*WHAT YOU SHOULD DO*.
Give back the full listing verbatim, apart from its images.

*EXTRACTED INFORMATION*.
☆ ☆ ☆ ☆ ☆ ☆ ☆

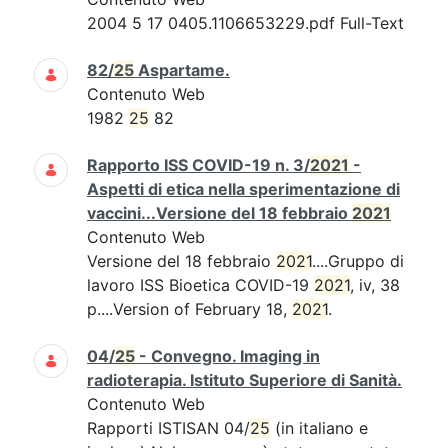
2004 5 17 0405.1106653229.pdf Full-Text
82/
25
Aspartame.
Contenuto Web
1982
25
82
Rapporto ISS COVID-19 n. 3/
2021
-
Aspetti di etica nella sperimentazione di
vaccini...Versione del 18 febbraio
2021
Contenuto Web
Versione del 18 febbraio
2021
....Gruppo di
lavoro ISS Bioetica COVID-19
2021
, iv, 38
p....Version of February 18,
2021
.
04/
25
- Convegno. Imaging in
radioterapia. Istituto Superiore di Sanità.
Contenuto Web
Rapporti ISTISAN 04/
25
(in italiano e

☆ ☆ ☆ ☆ ☆ ☆ ☆

*RESULT*.
2004 5 17 0405.1106653229.pdf Full-Text
82/
25
Aspartame.
Contenuto Web
1982
25
82
Rapporto ISS COVID-19 n. 3/
2021
-
Aspetti di etica nella sperimentazione di
vaccini...Versione del 18 febbraio
2021
Contenuto Web
Versione del 18 febbraio
2021
....Gruppo di
lavoro ISS Bioetica COVID-19
2021
, iv, 38
p....Version of February 18,
2021
.
04/
25
- Convegno. Imaging in
radioterapia. Istituto Superiore di Sanità.
Contenuto Web
Rapporti ISTISAN 04/
25
(in italiano e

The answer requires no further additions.